• [Exercise instructions]:
Word for word, restate the listing; omit the pictures.

****************

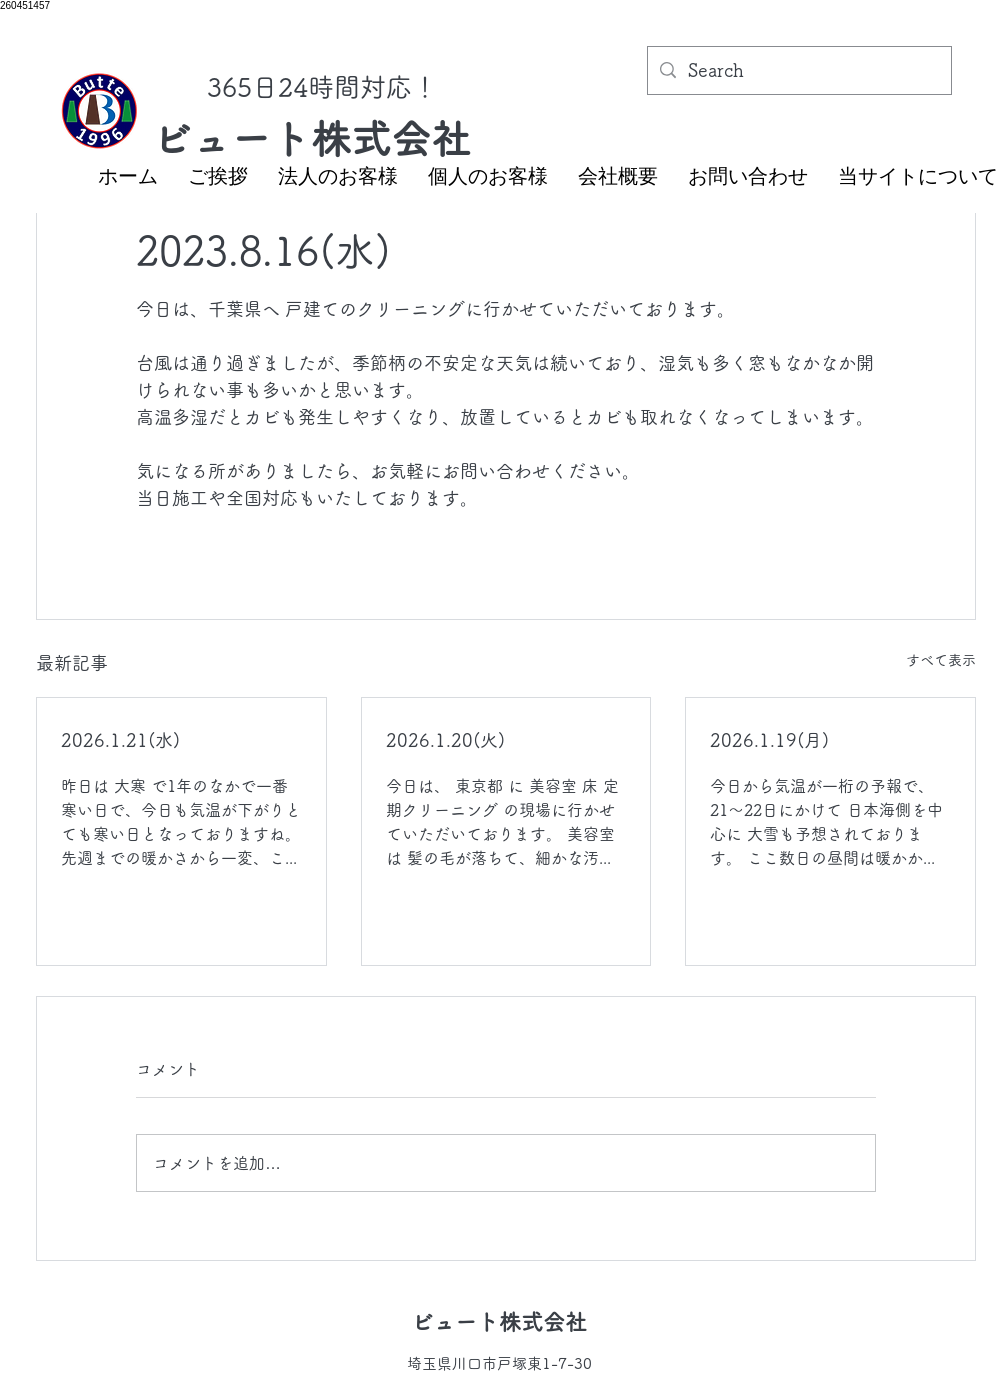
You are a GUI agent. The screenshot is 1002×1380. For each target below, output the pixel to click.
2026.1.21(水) (120, 740)
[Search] (798, 71)
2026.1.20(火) (445, 740)
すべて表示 (941, 660)
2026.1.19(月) (769, 740)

****************

• [Answer to the problem]:
You are a GUI agent. The screenshot is 1002×1380. For each target below, output the pixel to click.
2026.1.21(水) (120, 740)
[Search] (798, 71)
2026.1.20(火) (445, 740)
すべて表示 (941, 660)
2026.1.19(月) (769, 740)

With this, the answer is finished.